Liszt's Faust Symphony
It popped up in my little YouTube sidebar, and so I clicked on it and am listening to it as I work on exercises that ingrain JavaScript into my mind. Inevitably I am distracted by such connections as I have written of before. This symphony was published in 1857, a few years after the first opera from Wagner’s Ring Cycle. It’s unclear who copied who, though likely it was the younger Wagner taking ideas from Liszt, since Liszt was (according to the internet) Wagner’s benefactor at one point. What is without debate is that there is undeniable connection between these pieces. It’s pretty incredible to hear Wotan here just as elsewhere, though I suppose the subliminal inspirations for Faust and for Wotan ultimately connect. The orchestration, the melody, the rhythms–they all echo each other in the work of both composers. It’s uncanny.
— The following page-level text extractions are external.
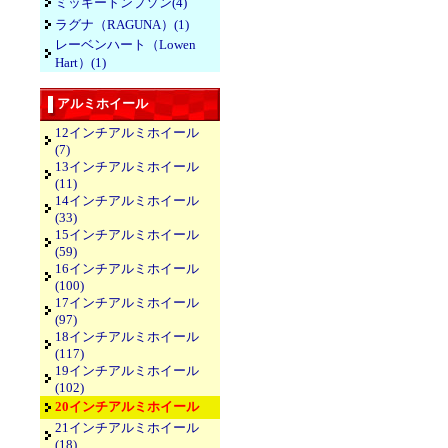
ミッキートンプソン(4)
ラグナ（RAGUNA）(1)
レーベンハート（Lowen
Hart）(1)
アルミホイール
12インチアルミホイール
(7)
13インチアルミホイール
(11)
14インチアルミホイール
(33)
15インチアルミホイール
(59)
16インチアルミホイール
(100)
17インチアルミホイール
(97)
18インチアルミホイール
(117)
19インチアルミホイール
(102)
20インチアルミホイール
21インチアルミホイール
(18)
Also I hear Mahler’s tenderness and pensiveness in solo string lines that might as well rhythmically be the same line, whether a melodic inflection of Mahler’s standard appoggiatura that crops up all over his symphonies, or presaging the ultimate expression of the inexpressible something that Mahler had witnessed in his life via the wandering viola line with which begins the first movement of his unfinished 10th symphony.
Listening so infrequently to this music makes me feel that much more amateurish in recognizing these connections, but then it’s not as though I ever “did” anything with them before, more than just feel their existence and be glad for it. Every time I return to this music I am almost amazed just at the fact that these worlds all continue to exist, even though I have ventured far far away from them.